Characteristically relaxed, Timequake clings to a central idea concerning a global timequake due to occur in New York City in February, 2001. This event is attributed to science fiction writer Kilgore Trout. Before you start to panic, be reminded of the fact that Trout is a Vonnegut creation. "Trout doesn't really exist" he announces helpfully, "he has been my alter ego in several of my other novels" and adds "I have salvaged a few of the thousands of stories he wrote between 1931, when he was fourteen, and 2001, when he died at the age of 84." Much of the narrative continues in this topsy-turvy way. But there are many serious interludes and honest descriptions of a writer realising he has nothing new to write yet plenty to say. Referring to Hemingway's Old Man and The Sea, Vonnegut says of that book: "It could be that the sharks Hemingway had in mind were critics who hadn't much liked his first novel in ten years, Across The River And Into The Trees, published two years earlier. As far as I know, he never said so. But the marlin could have been that novel." During the winter of 1996, Vonnegut found himself "the creator of a novel which did not work, which had no point, which had never wanted to be written in the first place."
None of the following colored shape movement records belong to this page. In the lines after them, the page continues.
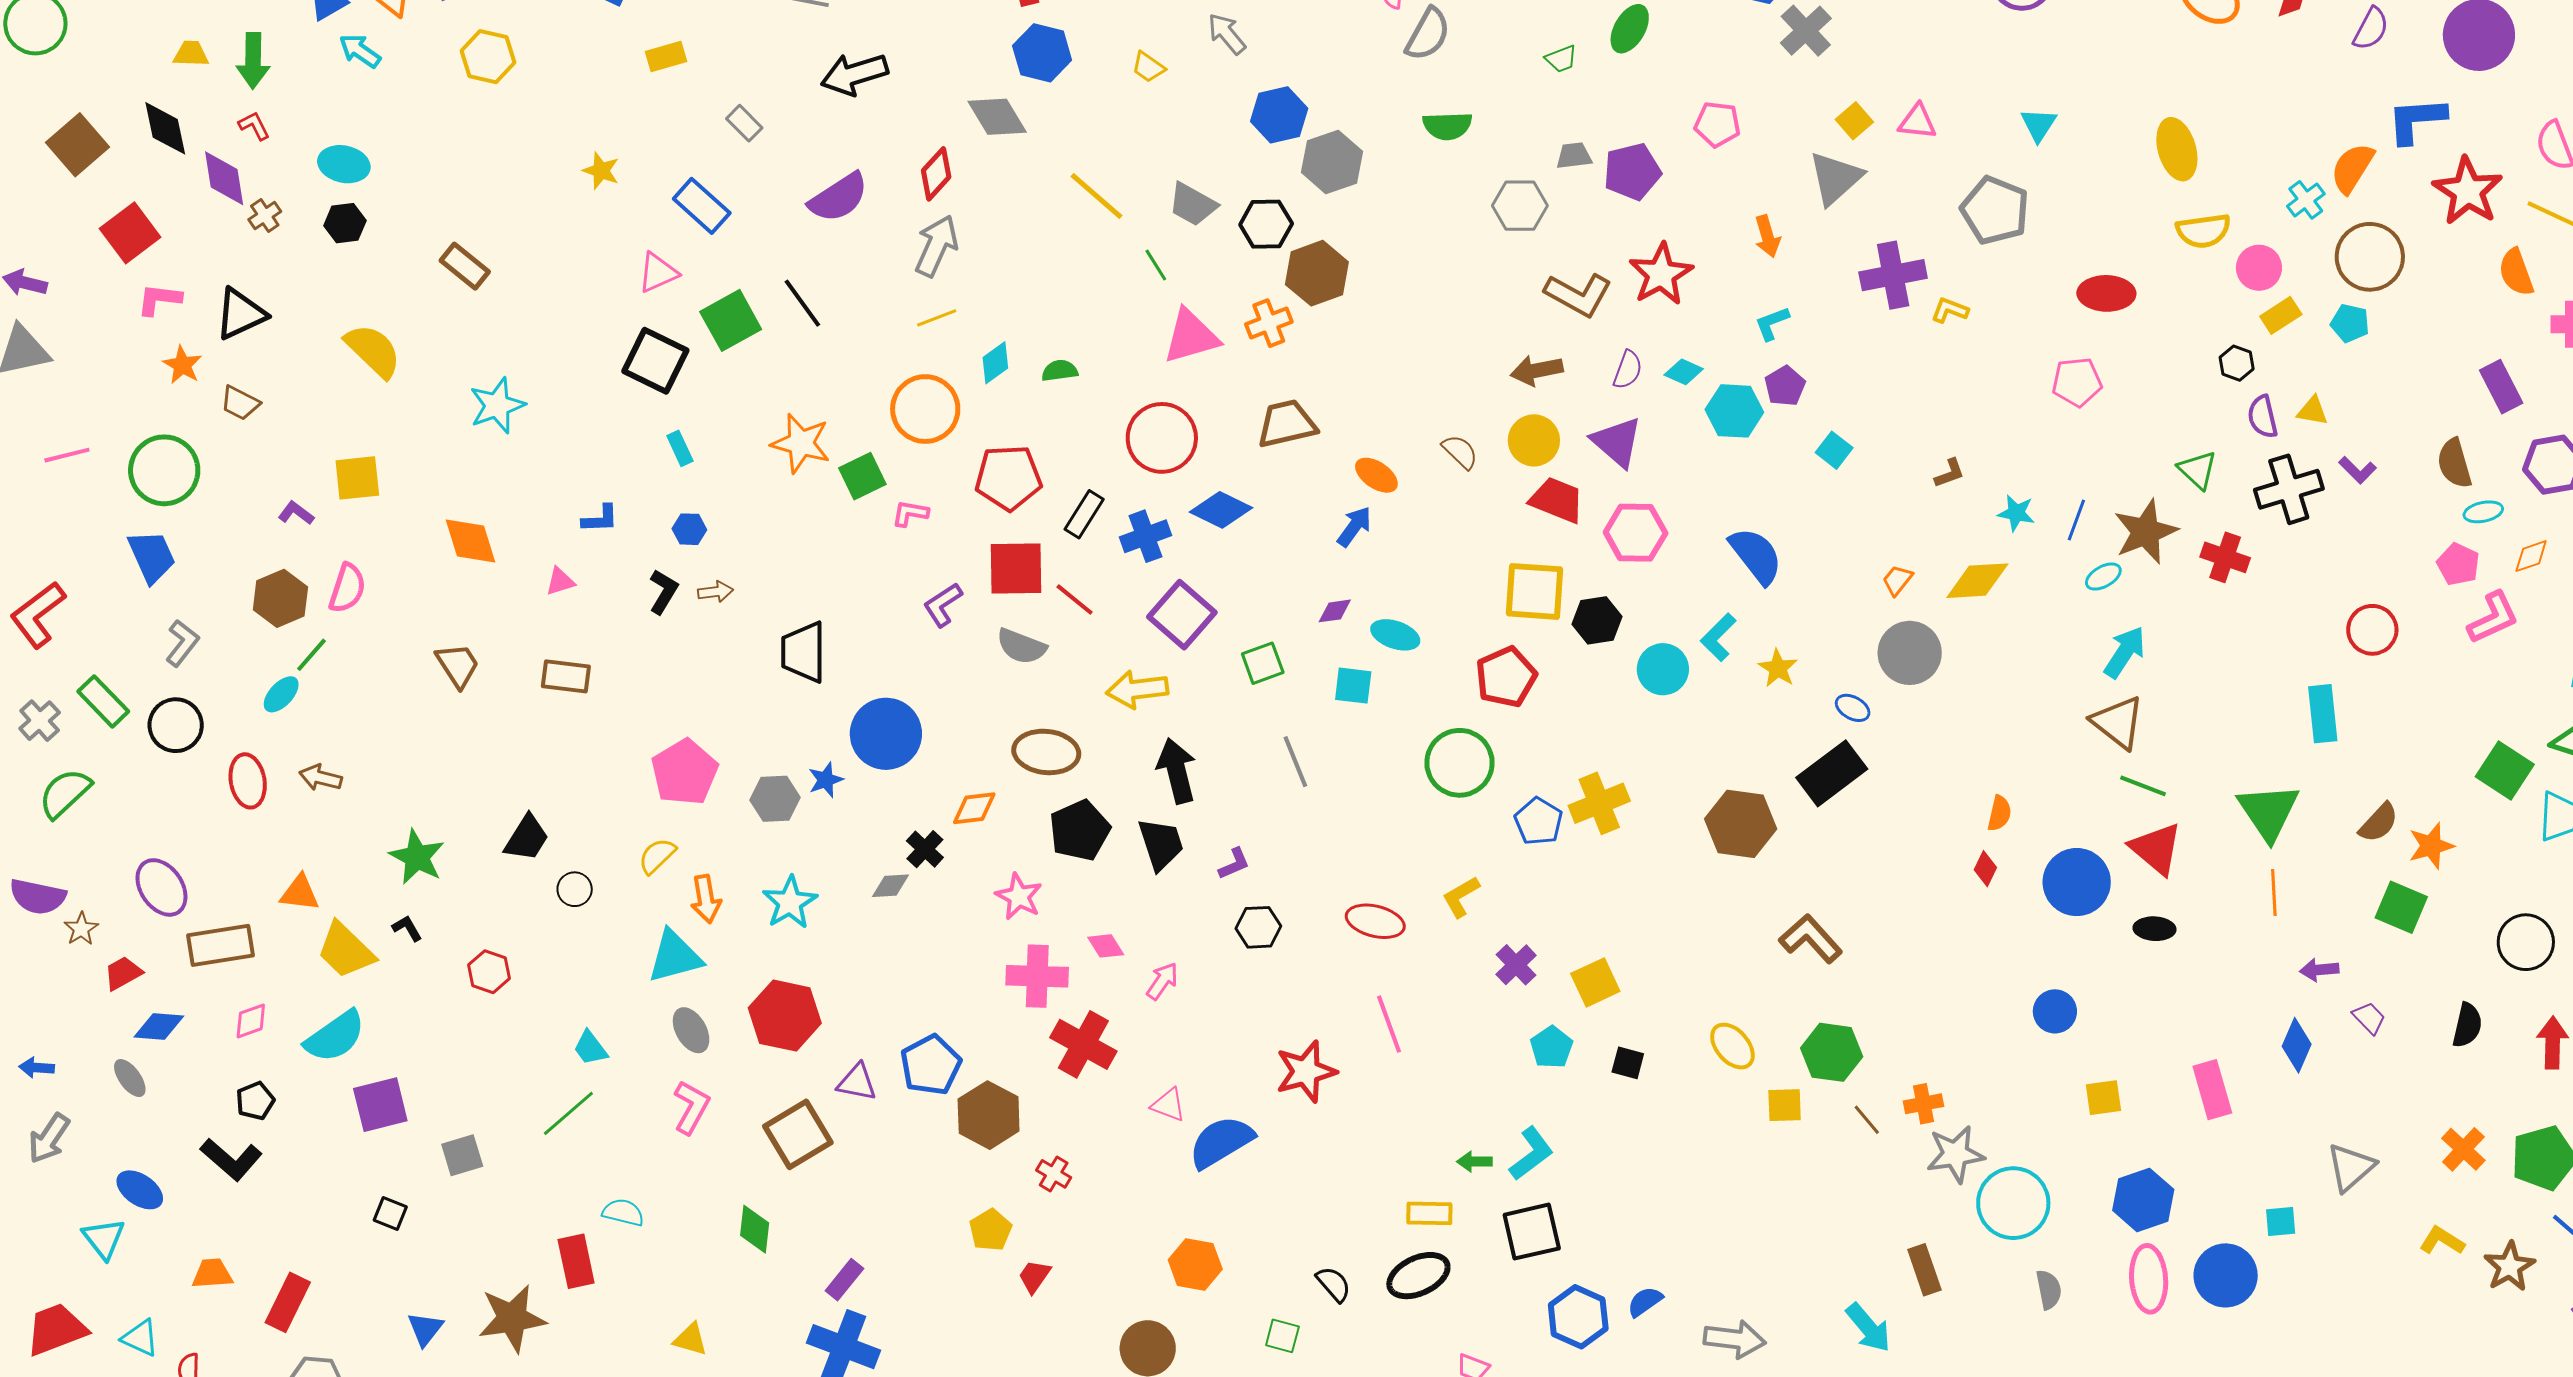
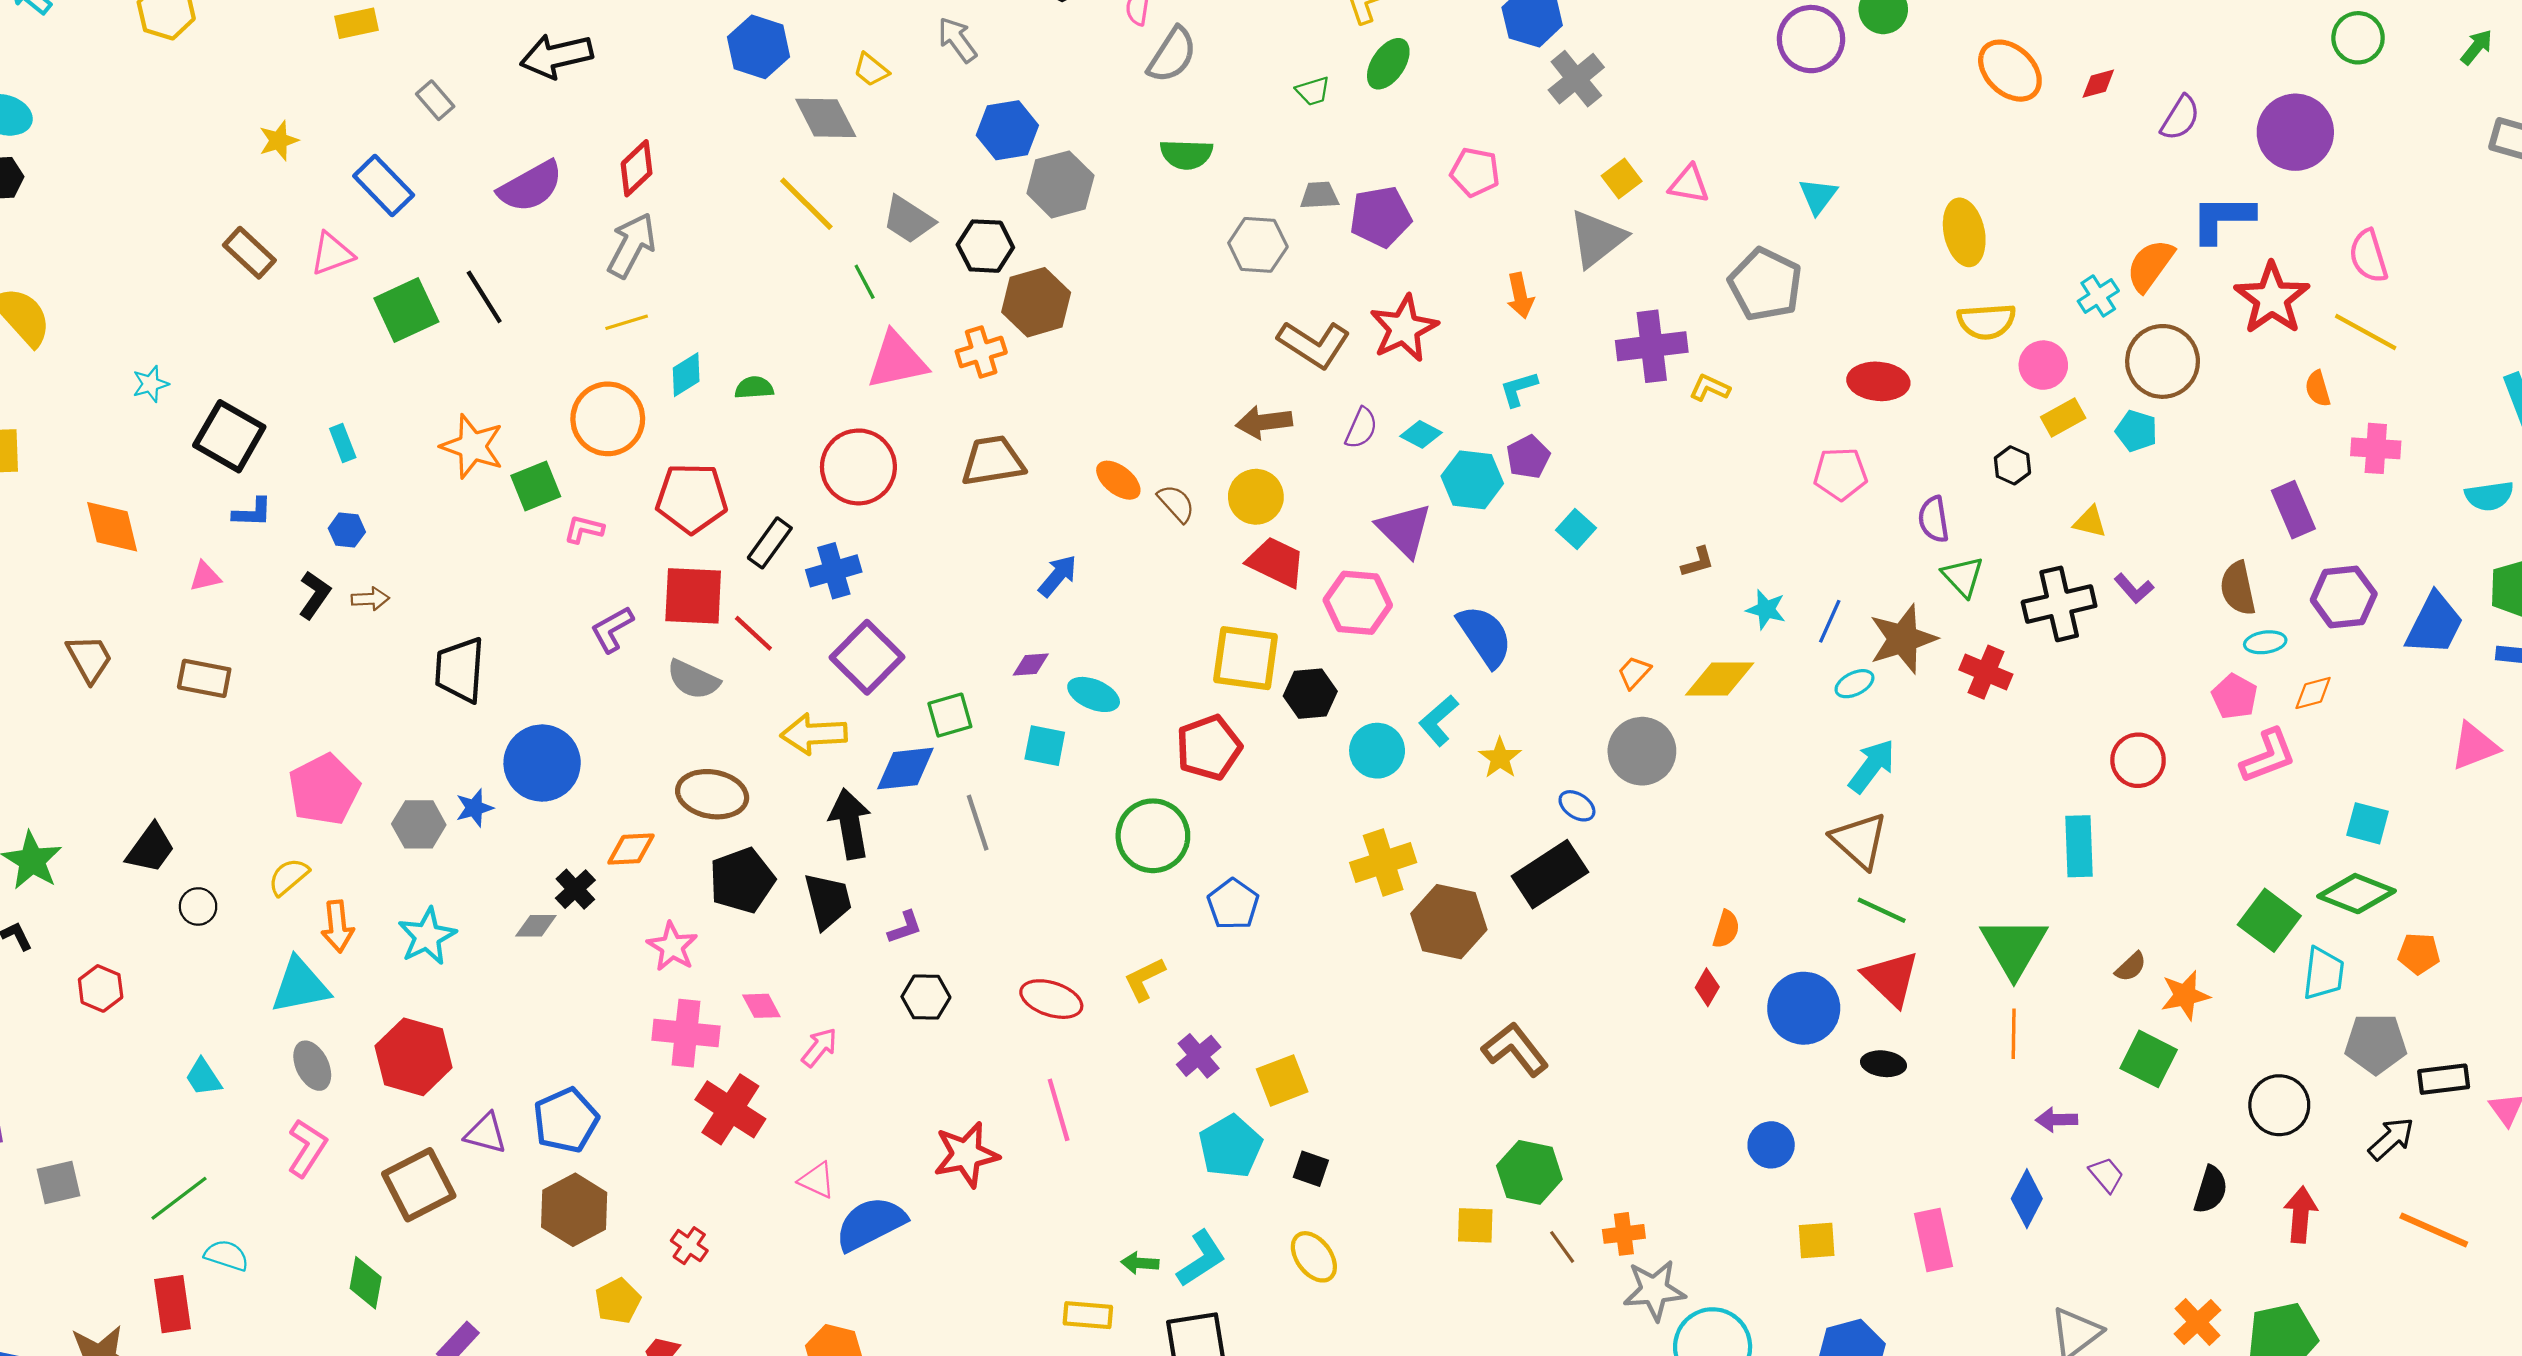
gray diamond: (997, 117) -> (826, 118), moved
yellow star: (601, 171) -> (279, 141), turned 30
brown rectangle: (465, 266) -> (249, 253), moved
orange semicircle: (2516, 272) -> (2318, 389), size x0.7
black square: (655, 361) -> (229, 436), moved
cyan star: (497, 406) -> (150, 384), size x0.6
purple semicircle: (2263, 417) -> (1934, 519), moved
purple triangle: (1617, 442) -> (1404, 530), moved
orange ellipse: (1376, 475) -> (1118, 480), moved
blue diamond: (1221, 510) -> (905, 769), moved, turned -36
yellow cross: (1599, 803) -> (1383, 862), moved
brown semicircle: (2379, 823) -> (2131, 967), size x0.7
yellow ellipse: (1732, 1046) -> (1314, 1257), moved
cyan pentagon: (1551, 1047) -> (1230, 1146), size x1.4
green line: (568, 1113) -> (179, 1198), moved
brown hexagon: (989, 1115) -> (574, 1210), moved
Vonnegut's narrative meanders along; an anecdote here, a barbed point there. "Now imagine this: A man creates a hydrogen bomb for a paranoid Soviet Union, makes sure it will work, and then wins a Nobel Peace Prize! This real-life character, worthy of a story by Kilgore Trout, was the late physicist Andrei Sakharov. He won his Nobel in 1975 for demanding a halt to the testing of nuclear weapons. He, of course, had already tested his."
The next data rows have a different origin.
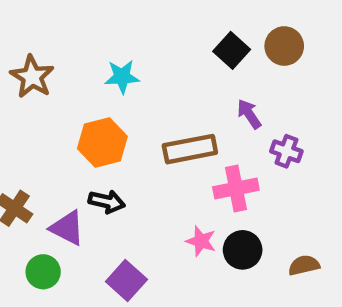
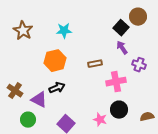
black square: (232, 50) -> (121, 28), moved
brown rectangle: (190, 149) -> (95, 64), size x0.6
black arrow: (107, 202) -> (57, 88), turned -35
pink star: (201, 241) -> (100, 120), moved

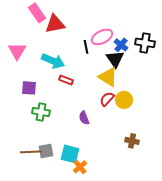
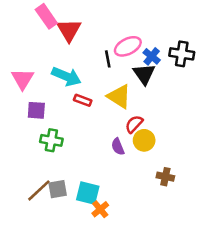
red triangle: (55, 24) -> (69, 30), turned -50
pink triangle: (17, 51) -> (23, 79), moved
yellow triangle: (108, 77) -> (119, 96), moved
yellow circle: (124, 100) -> (144, 140), moved
purple semicircle: (84, 118) -> (118, 147), moved
brown line: (31, 152) -> (39, 190), turned -40

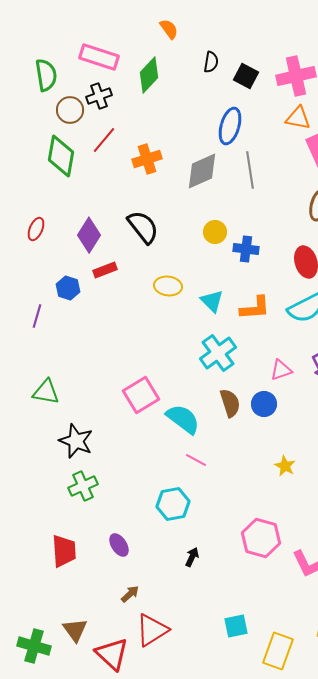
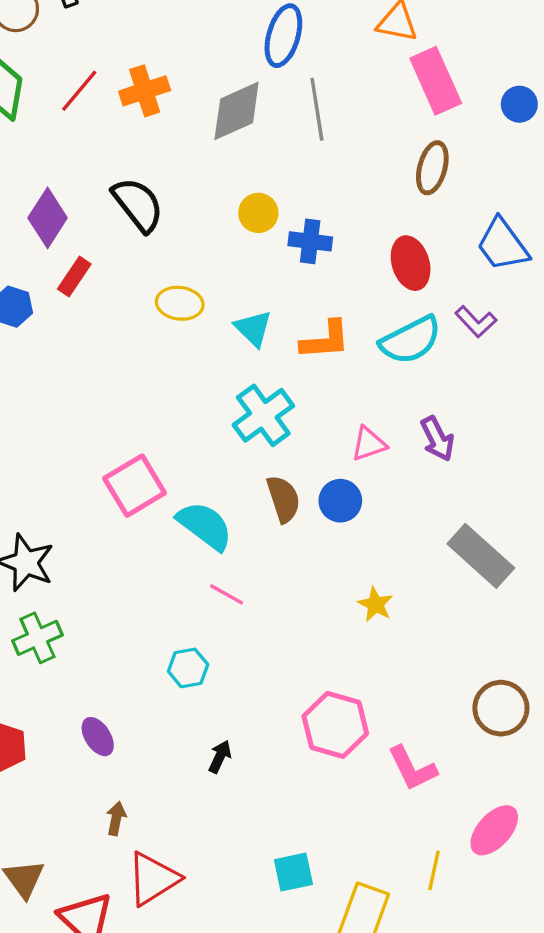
red line: (104, 140) -> (79, 91), moved
red rectangle: (105, 270) -> (74, 276), turned -35
cyan hexagon: (173, 504) -> (188, 668), size x0.7
brown arrow: (130, 594) -> (116, 819), turned -36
Wary of appearing too campaigning, he throws in a funny story about gangster John Dillinger writing a fan letter to Henry Ford, thanking him "for making such fast and agile getaway cars."
"This is not a Gothic novel," he remarks late, if superfluously, in the narrative, before wandering onto the definition of such works made by yet another now dead friend, a Southern writer who tended to write them under a feminine nom de plume. Earlier, Vonnegut describes good old Kilgore "sitting on his cot in a shelter for homeless men that was once the Museum of the American Indian."
There is no denying that Timequake is yet another stroll through a singular, rag-bag imagination of a hard-hitting satirist determined never to forgive mankind for its many sins against man. But nor has Vonnegut ever lost either his humour or his humanity.